F. Stephen Vogel M.D.1 and John W. Evans M.D.1

1 From the Department of Pathology of The New York Hospital-Cornell University Medical Center, New York

The injection into the cerebrospinal fluid of cats of 52 to 208 gamma of copper in the form of an albumin complex or as cupric sulfate, was followed by small elevations in the content of metal in the neural tissues, but regularly and promptly produced persistent quadriplegia and conspicuous histologic changes. Smaller amounts of copper caused less, or no, neurologic manifestations or histologic alterations. The earliest lesions were essentially unaccompanied by inflammation and were initially characterized by hydropic swelling of the myelin sheaths. They progressed rapidly to focal necrosis of all parenchymal components with marked degeneration of myelin and axis cylinders in the peripheral margins of the spinal cord, brain stem, mid-brain, and cerebrum.

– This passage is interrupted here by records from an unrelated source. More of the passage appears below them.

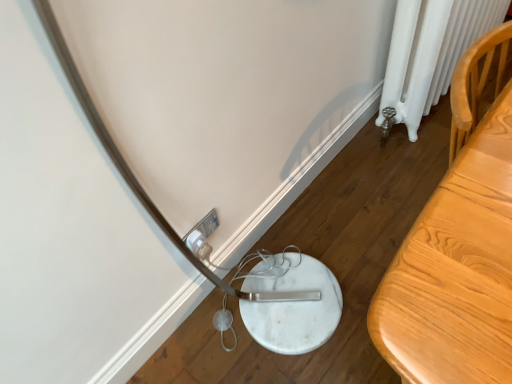 Question: Is white painted radiator at right to the left of light wood table at right from the viewer's perspective?

Choices:
 (A) yes
 (B) no

Answer: (B)

Question: From the image's perspective, does white painted radiator at right appear lower than light wood table at right?

Choices:
 (A) yes
 (B) no

Answer: (B)

Question: Is white painted radiator at right closer to the viewer compared to light wood table at right?

Choices:
 (A) yes
 (B) no

Answer: (B)

Question: Would you say white painted radiator at right is outside light wood table at right?

Choices:
 (A) no
 (B) yes

Answer: (B)

Question: Is white painted radiator at right turned away from light wood table at right?

Choices:
 (A) no
 (B) yes

Answer: (A)

Question: Is white painted radiator at right bigger than light wood table at right?

Choices:
 (A) no
 (B) yes

Answer: (B)

Question: From the image's perspective, is light wood table at right located above white plastic electric outlet at lower center?

Choices:
 (A) no
 (B) yes

Answer: (B)

Question: Does light wood table at right have a smaller size compared to white plastic electric outlet at lower center?

Choices:
 (A) no
 (B) yes

Answer: (A)

Question: Does light wood table at right appear on the right side of white plastic electric outlet at lower center?

Choices:
 (A) yes
 (B) no

Answer: (A)

Question: Does light wood table at right turn towards white plastic electric outlet at lower center?

Choices:
 (A) no
 (B) yes

Answer: (A)

Question: Is light wood table at right taller than white plastic electric outlet at lower center?

Choices:
 (A) no
 (B) yes

Answer: (B)

Question: Is light wood table at right outside white plastic electric outlet at lower center?

Choices:
 (A) yes
 (B) no

Answer: (A)

Question: Is white plastic electric outlet at lower center next to light wood table at right?

Choices:
 (A) yes
 (B) no

Answer: (B) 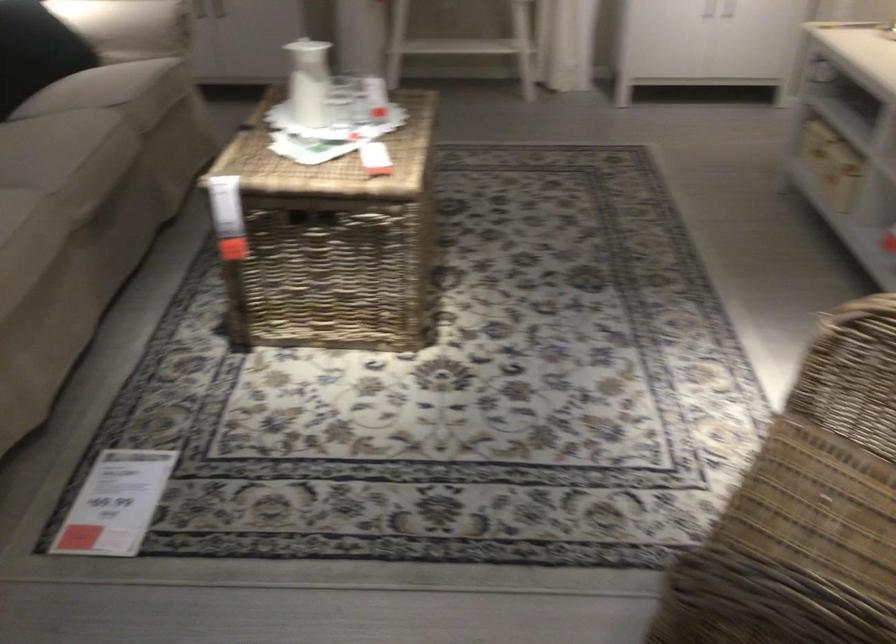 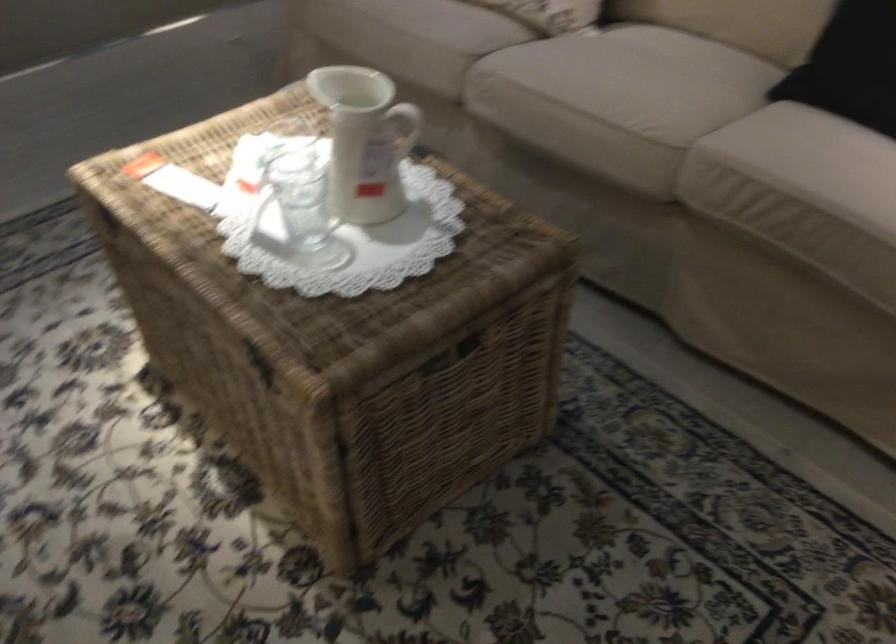 In the second image, find the point that corresponds to the point at 80,135 in the first image.

(617, 93) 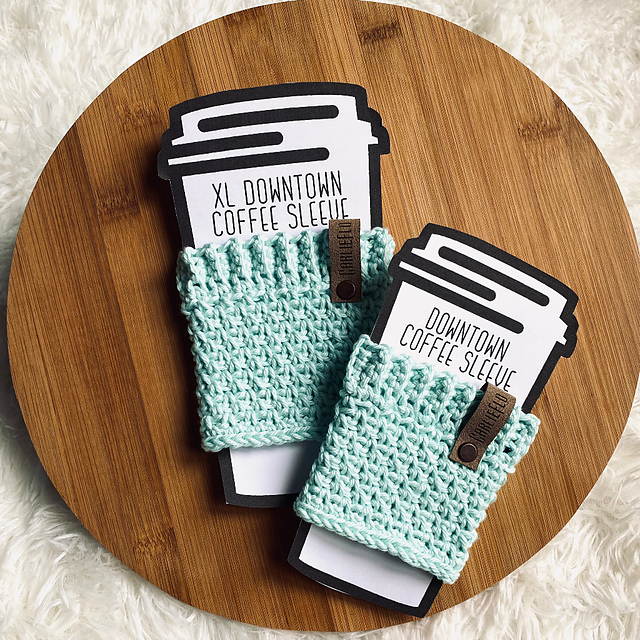 Where is `coffee cups`? This screenshot has height=640, width=640. coffee cups is located at coordinates (251, 100), (520, 305). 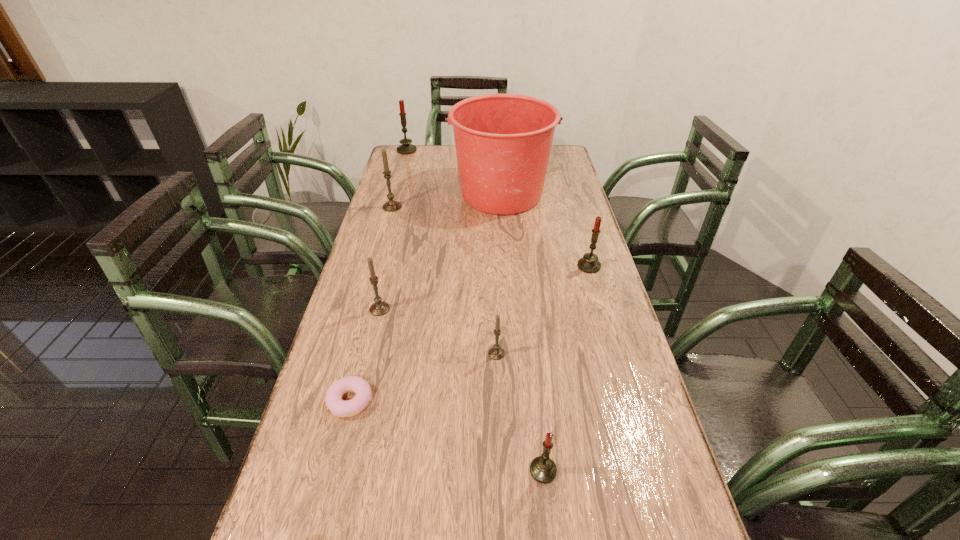 The image size is (960, 540). I want to click on the smallest red candle, so click(x=542, y=469).

This screenshot has width=960, height=540. What are the coordinates of `the nearest candle` in the screenshot? It's located at pos(542,469).

The width and height of the screenshot is (960, 540). I want to click on the smallest gray candle, so point(496,353).

The image size is (960, 540). Identify the location of the nearest gray candle. (496, 353).

Find the location of a particular element. The height and width of the screenshot is (540, 960). the shortest object is located at coordinates (333, 399).

Find the location of `doughnut`. doughnut is located at coordinates (333, 399).

You are a GUI agent. You are given a task and a screenshot of the screen. Output one action in this format:
    pyautogui.click(x=<x>, y=<y>)
    Task: Click on the vacant space located on the front of the tallest object
    Image resolution: width=960 pixels, height=540 pixels.
    Given the screenshot: What is the action you would take?
    pyautogui.click(x=509, y=298)

Image resolution: width=960 pixels, height=540 pixels. What are the coordinates of `vacant space located on the right of the farthest object` in the screenshot? It's located at (453, 150).

The width and height of the screenshot is (960, 540). I want to click on vacant space positioned on the front of the biggest gray candle, so click(388, 223).

This screenshot has width=960, height=540. What are the coordinates of `vacant space situated 0.120m on the front of the second biggest red candle` in the screenshot? It's located at (599, 301). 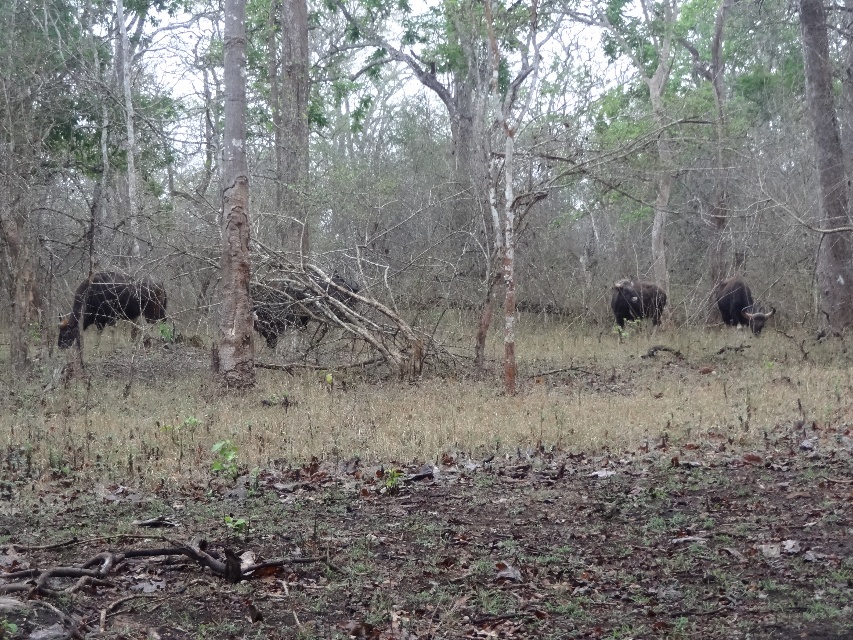 You are a wildlife photographer trying to capture a photo of both the black matte cow at center and the shiny black buffalo at center. Since you want to include both animals in the same frame, which animal should you focus on to ensure both fit in the photo?

The black matte cow at center has a lesser width compared to shiny black buffalo at center, so focusing on the shiny black buffalo at center will allow both animals to fit in the frame since it is wider and the cow is smaller in width.

You are a wildlife photographer aiming to capture a clear photo of both the black matte cow at center and the shiny black buffalo at center. Since you want both animals to be visible in the frame, which animal should you focus on first to ensure the other remains in the background?

You should focus on the black matte cow at center first because it is in front of the shiny black buffalo at center, so if you focus on the cow, the buffalo will naturally be in the background and still visible in the photo. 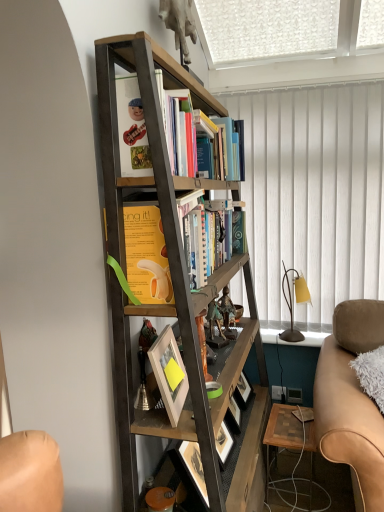 Question: From a real-world perspective, is yellow paperback book at center, the first book viewed from the front, positioned under white matte picture frame at center based on gravity?

Choices:
 (A) no
 (B) yes

Answer: (A)

Question: From a real-world perspective, is yellow paperback book at center, the first book viewed from the front, physically above white matte picture frame at center?

Choices:
 (A) no
 (B) yes

Answer: (B)

Question: Is yellow paperback book at center, the first book viewed from the front, next to white matte picture frame at center?

Choices:
 (A) no
 (B) yes

Answer: (A)

Question: Is the position of yellow paperback book at center, the first book viewed from the front, more distant than that of white matte picture frame at center?

Choices:
 (A) no
 (B) yes

Answer: (A)

Question: Can you confirm if yellow paperback book at center, the first book viewed from the front, is smaller than white matte picture frame at center?

Choices:
 (A) no
 (B) yes

Answer: (A)

Question: Is yellow paperback book at center, the first book viewed from the front, bigger than white matte picture frame at center?

Choices:
 (A) no
 (B) yes

Answer: (B)

Question: Is the position of wooden/matte table at lower right less distant than that of white textured curtain at upper right?

Choices:
 (A) yes
 (B) no

Answer: (A)

Question: Is wooden/matte table at lower right wider than white textured curtain at upper right?

Choices:
 (A) no
 (B) yes

Answer: (B)

Question: Would you say wooden/matte table at lower right is outside white textured curtain at upper right?

Choices:
 (A) no
 (B) yes

Answer: (B)

Question: Is wooden/matte table at lower right facing away from white textured curtain at upper right?

Choices:
 (A) no
 (B) yes

Answer: (A)

Question: From the image's perspective, is wooden/matte table at lower right on white textured curtain at upper right?

Choices:
 (A) yes
 (B) no

Answer: (B)

Question: Is wooden/matte table at lower right touching white textured curtain at upper right?

Choices:
 (A) no
 (B) yes

Answer: (A)

Question: Does white textured curtain at upper right contain metallic figurine at center, arranged as the second toy when viewed from the front?

Choices:
 (A) yes
 (B) no

Answer: (B)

These histologic changes did not occur in neural tissues incubated in vitro in solutions of the copper-albumin complex. They did not appear in animals injected intraventricularly with ferric sulfate or saccharated iron. Considered together, the findings make it clear that copper in concentrations comparable to those present in the neural tissues of patients with Wilson's disease has the property of profoundly altering neural function and causing conspicuous morphologic alterations.